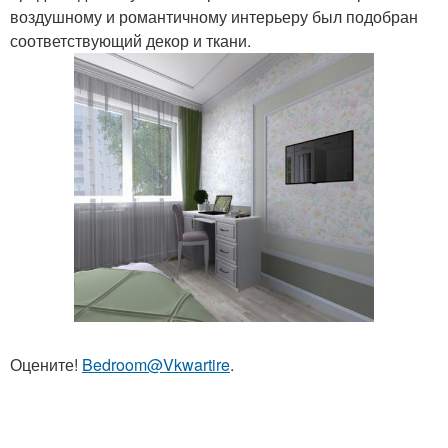
воздушному и романтичному интерьеру был подобран
соответствующий декор и ткани.
Оцените!
Bedroom@Vkwartire
.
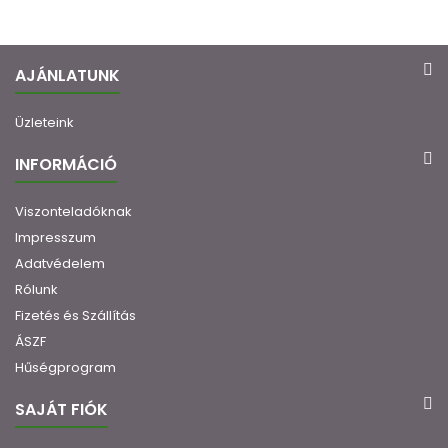
AJÁNLATUNK
Üzleteink
INFORMÁCIÓ
Viszonteladóknak
Impresszum
Adatvédelem
Rólunk
Fizetés és Szállítás
ÁSZF
Hűségprogram
SAJÁT FIÓK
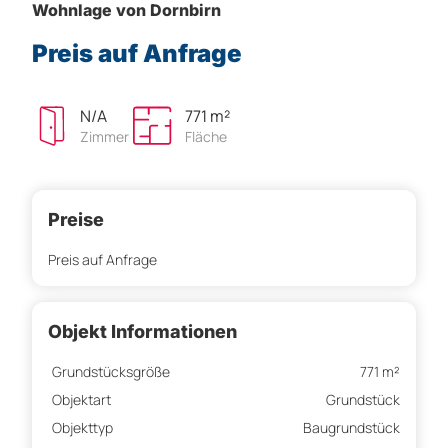
Wohnlage von Dornbirn
Preis auf Anfrage
N/A
771 m²
Zimmer
Fläche
Preise
Preis auf Anfrage
Objekt Informationen
Grundstücksgröße
771 m²
Objektart
Grundstück
Objekttyp
Baugrundstück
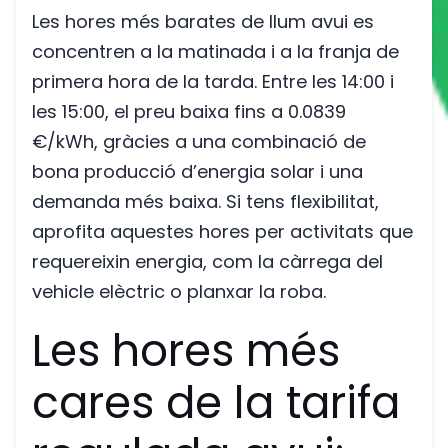
Les hores més barates de llum avui es
concentren a la matinada i a la franja de
primera hora de la tarda. Entre les 14:00 i
les 15:00, el preu baixa fins a 0.0839
€/kWh, gràcies a una combinació de
bona producció d’energia solar i una
demanda més baixa. Si tens flexibilitat,
aprofita aquestes hores per activitats que
requereixin energia, com la càrrega del
vehicle elèctric o planxar la roba.
Les hores més
cares de la tarifa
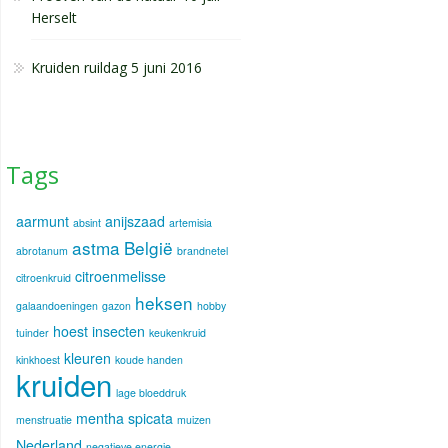
Herselt
Kruiden ruildag 5 juni 2016
Tags
aarmunt
anijszaad
absint
artemisia
astma
België
abrotanum
brandnetel
citroenmelisse
citroenkruid
heksen
galaandoeningen
gazon
hobby
hoest
insecten
tuinder
keukenkruid
kleuren
kinkhoest
koude handen
kruiden
lage bloeddruk
mentha spicata
menstruatie
muizen
Nederland
negatieve energie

● ● ● ● ● ● ●

Task objective:
Pictures are to be left out. Everything else in the records above gets repeated exactly.

Exercise result:
воздушному и романтичному интерьеру был подобран
соответствующий декор и ткани.
Оцените!
Bedroom@Vkwartire
.
AJÁNLATUNK
Üzleteink
INFORMÁCIÓ
Viszonteladóknak
Impresszum
Adatvédelem
Rólunk
Fizetés és Szállítás
ÁSZF
Hűségprogram
SAJÁT FIÓK
Wohnlage von Dornbirn
Preis auf Anfrage
N/A
771 m²
Zimmer
Fläche
Preise
Preis auf Anfrage
Objekt Informationen
Grundstücksgröße
771 m²
Objektart
Grundstück
Objekttyp
Baugrundstück
Les hores més barates de llum avui es
concentren a la matinada i a la franja de
primera hora de la tarda. Entre les 14:00 i
les 15:00, el preu baixa fins a 0.0839
€/kWh, gràcies a una combinació de
bona producció d’energia solar i una
demanda més baixa. Si tens flexibilitat,
aprofita aquestes hores per activitats que
requereixin energia, com la càrrega del
vehicle elèctric o planxar la roba.
Les hores més
cares de la tarifa
Herselt
Kruiden ruildag 5 juni 2016
Tags
aarmunt
anijszaad
absint
artemisia
astma
België
abrotanum
brandnetel
citroenmelisse
citroenkruid
heksen
galaandoeningen
gazon
hobby
hoest
insecten
tuinder
keukenkruid
kleuren
kinkhoest
koude handen
kruiden
lage bloeddruk
mentha spicata
menstruatie
muizen
Nederland
negatieve energie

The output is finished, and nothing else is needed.